The prosecution has sixty days to notify the court if they want to pursue the death penalty — and because of a new Idaho law that goes into effect on July 1, the state could administer the death penalty by firing squad if lethal injection drugs are not available.
Idaho governor Brad Little signed the law on March 24 after it passed both chambers of the Idaho Legislature.
“Throughout my life in public service, I have supported capital punishment when our justice system determines death is the only appropriate sentence for a person who committed a heinous crime,” Little wrote in a Transmission Letter. “I am signing House Bill 186 because I support policies that enable the State of Idaho to successfully carry out the death penalty.”
Idaho lawmakers began to consider alternative ways to administer the death penalty due to drug shortages needed for lethal injection.
“We currently have eight people sitting on death row in Idaho and their sentences of execution cannot be carried out due to corporations refusing to sell Idaho the chemicals necessary to carry out lethal injections for executions,” said Republican representative Bruce Skaug, the bill’s co-sponsor.
In 2016, Pfizer, the largest federally approved manufacturer to supply products for lethal injection, blocked the use of its drugs for execution. The European Union, which abolished the death penalty in 1983, has also introduced strict export controls in the last decade that prevent lethal injection drugs from being supplied to the US for capital punishment.
Skaug originated the bill last year when the Idaho Department of Correction had to cancel the scheduled execution of Gerald Pizzuto Jr. because it could not obtain the necessary chemicals for legal injection. Pizzuto has spent more than three decades on death row for his role in the 1985 killing of two prospectors.
Deborah Denno, a Fordham professor of law who specializes in the death penalty, said that the new law is a good step forward.
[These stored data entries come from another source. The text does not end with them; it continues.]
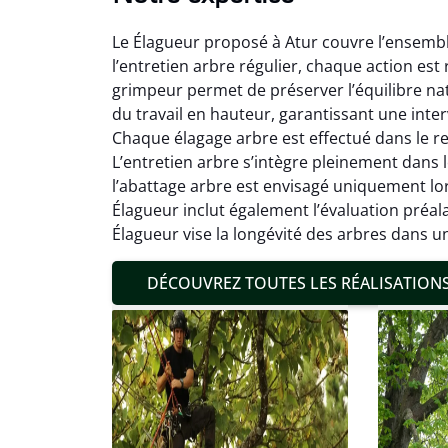
Le Élagueur proposé à Atur couvre l’ensemble
l’entretien arbre régulier, chaque action est 
grimpeur permet de préserver l’équilibre nat
du travail en hauteur, garantissant une int
Chaque élagage arbre est effectué dans le resp
L’entretien arbre s’intègre pleinement dans 
Mat
l’abattage arbre est envisagé uniquement lorsq
Élagueur inclut également l’évaluation préal
19
Élagueur vise la longévité des arbres dans u
Inter
pré
DÉCOUVREZ TOUTES LES RÉALISATION
conditi
résul
confor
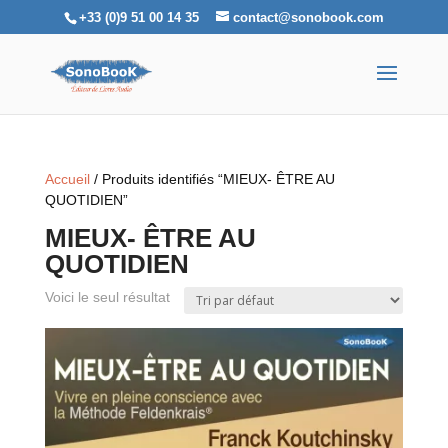
+33 (0)9 51 00 14 35
contact@sonobook.com
Accueil
/ Produits identifiés “MIEUX- ÊTRE AU
QUOTIDIEN”
MIEUX- ÊTRE AU
QUOTIDIEN
Voici le seul résultat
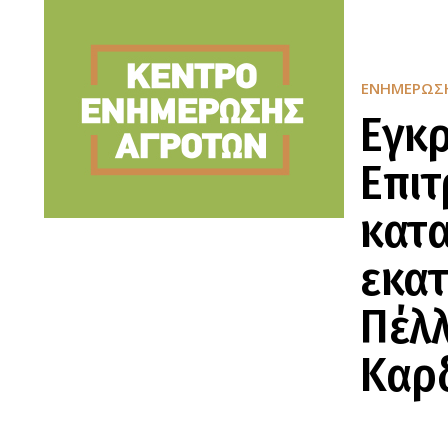
ΕΝΗΜΈΡΩΣ
Εγκρ
Επιτ
κατα
εκατ
Πέλλ
Καρ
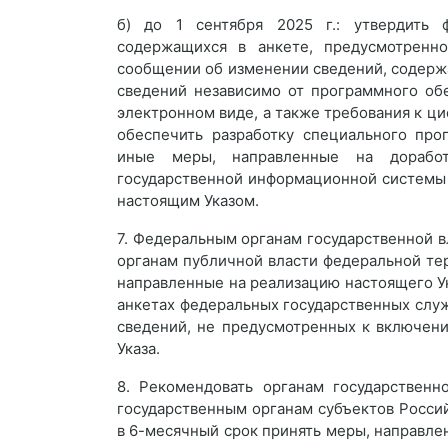
б) до 1 сентября 2025 г.: утвердить 
содержащихся в анкете, предусмотренно
сообщении об изменении сведений, содерж
сведений независимо от программного об
электронном виде, а также требования к ци
обеспечить разработку специального про
иные меры, направленные на доработ
государственной информационной системы 
настоящим Указом.
7. Федеральным органам государственной 
органам публичной власти федеральной те
направленные на реализацию настоящего Ук
анкетах федеральных государственных слу
сведений, не предусмотренных к включени
Указа.
8. Рекомендовать органам государственн
государственным органам субъектов Росси
в 6-месячный срок принять меры, направле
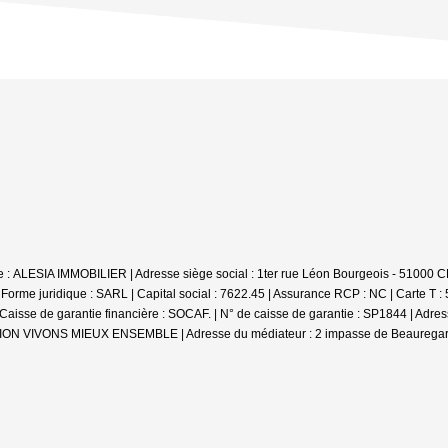
iale : ALESIA IMMOBILIER | Adresse siège social : 1ter rue Léon Bourgeois - 
e juridique : SARL | Capital social : 7622.45 | Assurance RCP : NC |
Carte T :
se de garantie financière : SOCAF. | N° de caisse de garantie : SP1844 | Adr
DIATION VIVONS MIEUX ENSEMBLE | Adresse du médiateur : 2 impasse de Beauregar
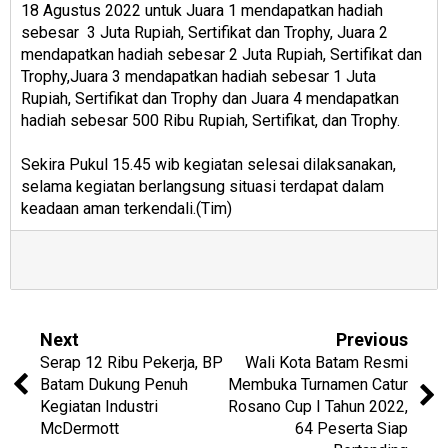
18 Agustus 2022 untuk Juara 1 mendapatkan hadiah
sebesar 3 Juta Rupiah, Sertifikat dan Trophy, Juara 2
mendapatkan hadiah sebesar 2 Juta Rupiah, Sertifikat dan
Trophy,Juara 3 mendapatkan hadiah sebesar 1 Juta
Rupiah, Sertifikat dan Trophy dan Juara 4 mendapatkan
hadiah sebesar 500 Ribu Rupiah, Sertifikat, dan Trophy.
Sekira Pukul 15.45 wib kegiatan selesai dilaksanakan,
selama kegiatan berlangsung situasi terdapat dalam
keadaan aman terkendali.(Tim)
Next
Previous
Serap 12 Ribu Pekerja, BP
Wali Kota Batam Resmi
Batam Dukung Penuh
Membuka Turnamen Catur
Kegiatan Industri
Rosano Cup I Tahun 2022,
McDermott
64 Peserta Siap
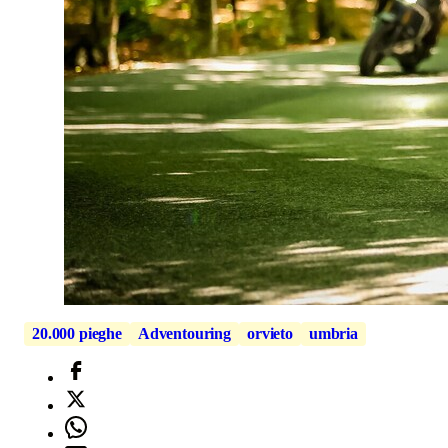
20.000 pieghe
Adventouring
orvieto
umbria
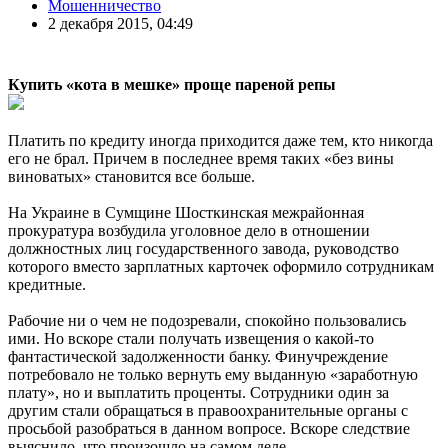
Мошенничество
2 декабря 2015, 04:49
Купить «кота в мешке» проще пареной репы
Платить по кредиту иногда приходится даже тем, кто никогда
его не брал. Причем в последнее время таких «без вины
виноватых» становится все больше.
На Украине в Сумщине Шосткинская межрайонная
прокуратура возбудила уголовное дело в отношении
должностных лиц государственного завода, руководство
которого вместо зарплатных карточек оформило сотрудникам
кредитные.
Рабочие ни о чем не подозревали, спокойно пользовались
ими. Но вскоре стали получать извещения о какой-то
фантастической задолженности банку. Финучреждение
потребовало не только вернуть ему выданную «заработную
плату», но и выплатить проценты. Сотрудники один за
другим стали обращаться в правоохранительные органы с
просьбой разобраться в данном вопросе. Вскоре следствие
выяснило, что произошло на самом деле.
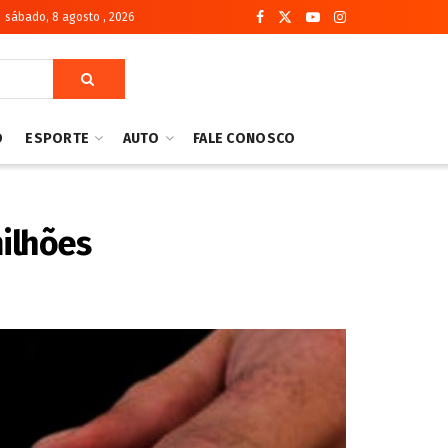
sábado, 8 agosto , 2026
O
ESPORTE
AUTO
FALE CONOSCO
milhões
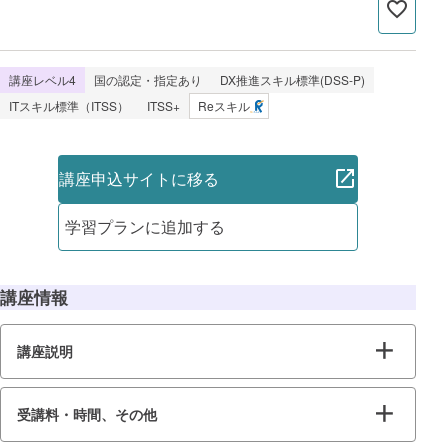
講座レベル4
国の認定・指定あり
DX推進スキル標準(DSS-P)
ITスキル標準（ITSS）
ITSS+
Reスキル
講座申込サイトに移る
学習プランに追加する
講座情報
講座説明
受講料・時間、その他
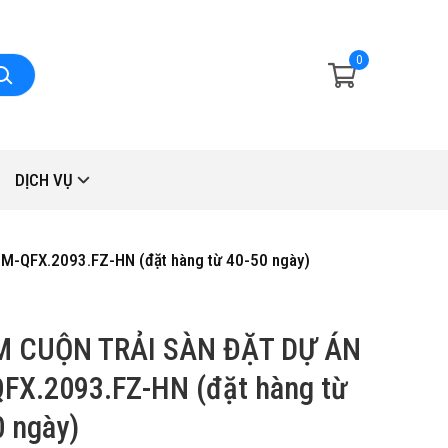
0
DỊCH VỤ
-QFX.2093.FZ-HN (đặt hàng từ 40-50 ngày)
 CUỘN TRẢI SÀN ĐẶT DỰ ÁN
FX.2093.FZ-HN (đặt hàng từ
0 ngày)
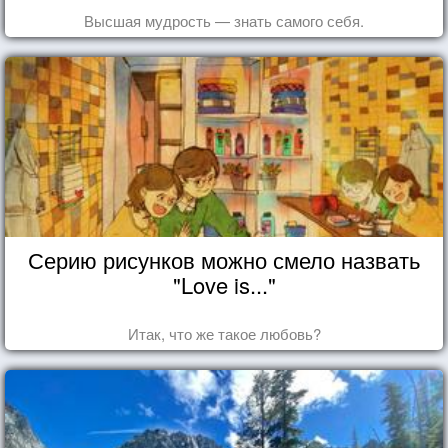
Высшая мудрость — знать самого себя.
Серию рисунков можно смело назвать
"Love is..."
Итак, что же такое любовь?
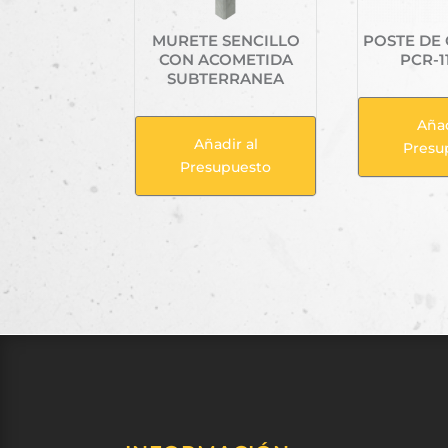
MURETE SENCILLO
POSTE DE
CON ACOMETIDA
PCR-1
SUBTERRANEA
Añad
Añadir al
Presu
Presupuesto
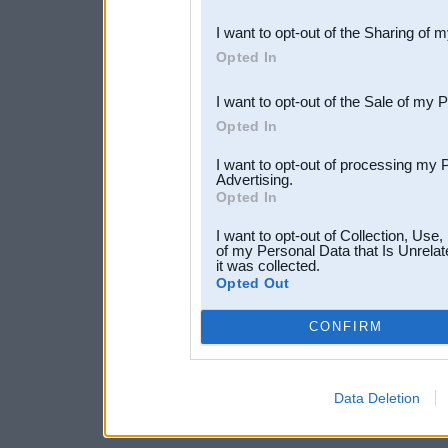
also be disclosed by us to 
I want to opt-out of the Sharing of 
Downstream Participants
th
Opted In
third parties.
I want to opt-out of the Sale of my 
Opted In
I want to opt-out of processing my 
Advertising.
Opted In
I want to opt-out of Collection, Use
of my Personal Data that Is Unrelat
it was collected.
Opted Out
CONFIRM
Data Deletion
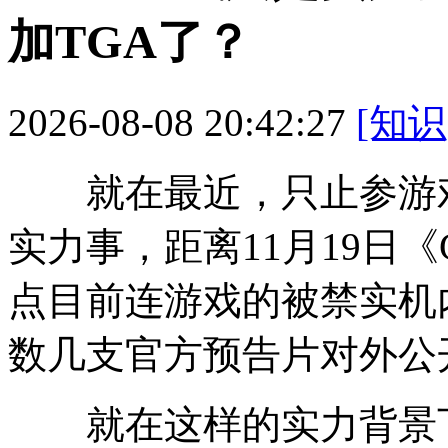
加TGA了？
2026-08-08 20:42:27
[知识
就在最近，只止参游戏
实力事，距离11月19日
点
目前连游戏的被禁实机
数几支官方预告片对外公
就在这样的实力背景下，由外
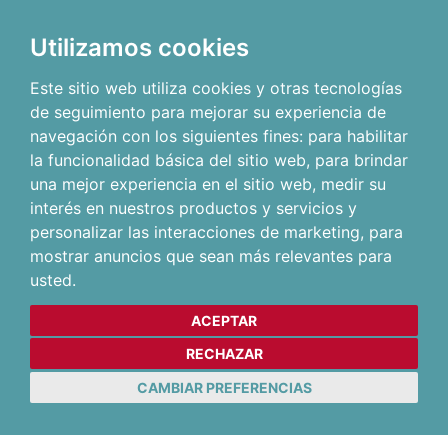
Utilizamos cookies
Este sitio web utiliza cookies y otras tecnologías
de seguimiento para mejorar su experiencia de
navegación con los siguientes fines:
para habilitar
la funcionalidad básica del sitio web
,
para brindar
una mejor experiencia en el sitio web
,
medir su
interés en nuestros productos y servicios y
personalizar las interacciones de marketing
,
para
mostrar anuncios que sean más relevantes para
usted
.
ACEPTAR
RECHAZAR
CAMBIAR PREFERENCIAS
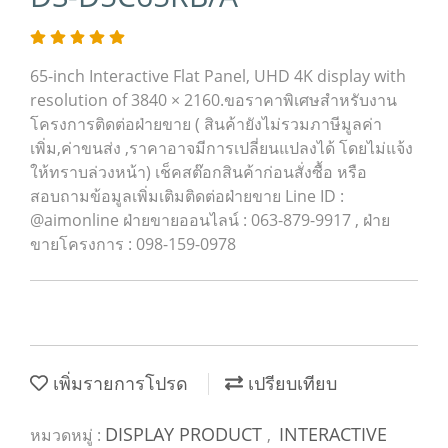
65-inch Interactive Flat Panel, UHD 4K display with
resolution of 3840 × 2160.ขอราคาพิเศษสำหรับงาน
โครงการติดต่อฝ่ายขาย ( สินค้ายังไม่รวมภาษีมูลค่า
เพิ่ม,ค่าขนส่ง ,ราคาอาจมีการเปลี่ยนแปลงได้ โดยไม่แจ้ง
ให้ทราบล่วงหน้า) เช็คสต๊อกสินค้าก่อนสั่งซื้อ หรือ
สอบถามข้อมูลเพิ่มเติมติดต่อฝ่ายขาย Line ID :
@aimonline ฝ่ายขายออนไลน์ : 063-879-9917 , ฝ่าย
ขายโครงการ : 098-159-0978
เพิ่มรายการโปรด
เปรียบเทียบ
DISPLAY PRODUCT
INTERACTIVE
หมวดหมู่ :
,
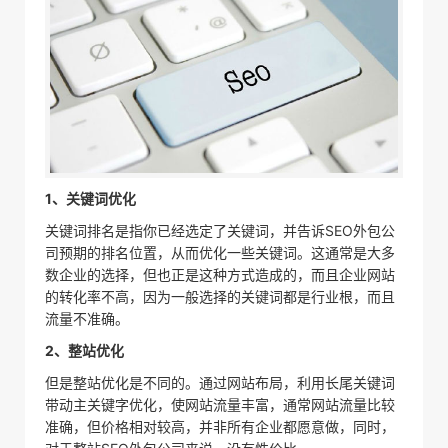
1、关键词优化
关键词排名是指你已经选定了关键词，并告诉SEO外包公
司预期的排名位置，从而优化一些关键词。这通常是大多
数企业的选择，但也正是这种方式造成的，而且企业网站
的转化率不高，因为一般选择的关键词都是行业根，而且
流量不准确。
2、整站优化
但是整站优化是不同的。通过网站布局，利用长尾关键词
带动主关键字优化，使网站流量丰富，通常网站流量比较
准确，但价格相对较高，并非所有企业都愿意做，同时，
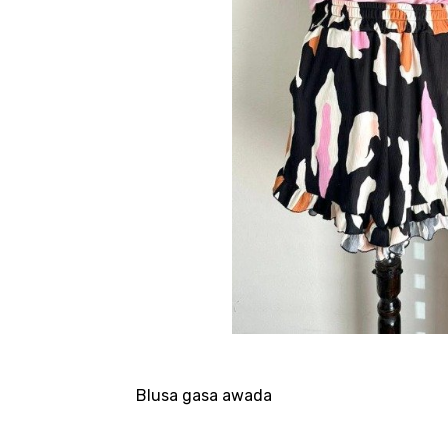
Blusa gasa awada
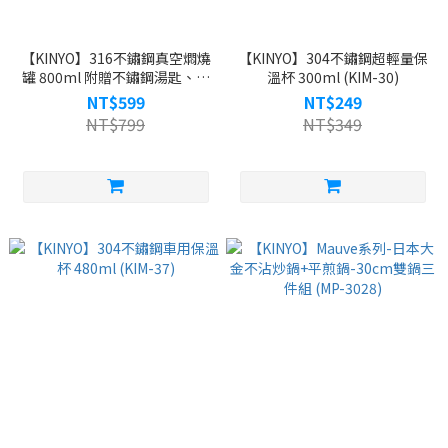
【KINYO】316不鏽鋼真空燜燒
【KINYO】304不鏽鋼超輕量保
罐 800ml 附贈不鏽鋼湯匙、杯
溫杯 300ml (KIM-30)
蓋碗&雙層保溫袋 (KIM-48)
NT$599
NT$249
NT$799
NT$349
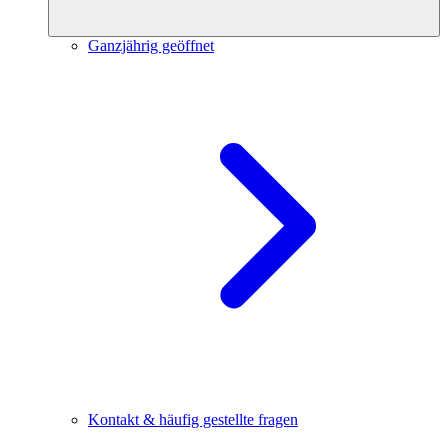
Ganzjährig geöffnet
Kontakt & häufig gestellte fragen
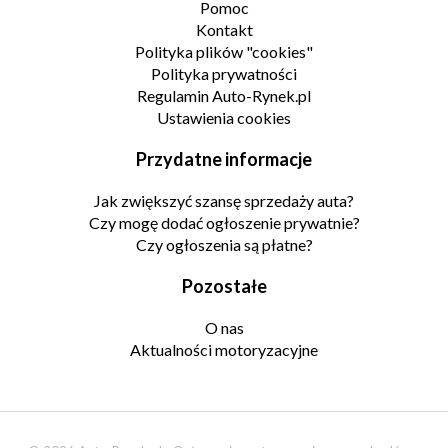
Pomoc
Kontakt
Polityka plików "cookies"
Polityka prywatności
Regulamin Auto-Rynek.pl
Ustawienia cookies
Przydatne informacje
Jak zwiększyć szansę sprzedaży auta?
Czy mogę dodać ogłoszenie prywatnie?
Czy ogłoszenia są płatne?
Pozostałe
O nas
Aktualności motoryzacyjne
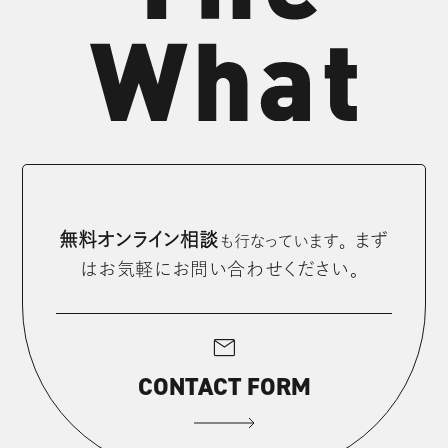
無料オンライン相談
まず
も⾏なっています。
はお気軽にお問い合わせください。
mail
CONTACT FORM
“The firing squad is the quickest, most certain, and least painful method, and it’s the only method for which we have experts who conduct it,” she told The Spectator. “None of these adjectives applies to lethal injection.”
Despite passing both chambers of the majority Republican legislature earlier this year, the bill was not without opposition.
“It’s psychologically damaging to anybody who witnesses it, anybody who has a hand in it, anybody who plays a role in the aftermath and the clean-up,” said Republican senator Dan Foreman, a retired police officer.
Idaho is not alone in legalizing firing squads for execution. Four other states — Mississippi, Utah, Oklahoma and South Carolina — have laws allowing firing squads if other methods are unavailable, according to the Death Penalty Information Center.
Denno said that more states should follow suit.
“It’s inexcusable and perplexing that states haven’t done so, given this country’s forty years of challenges and botches with lethal injections,” she said.
Still, firing squads remain an uncommon method for execution. The last person to be executed by firing squad was convicted killer Ronnie Lee Gardern, who was executed in a Utah prison in 2010.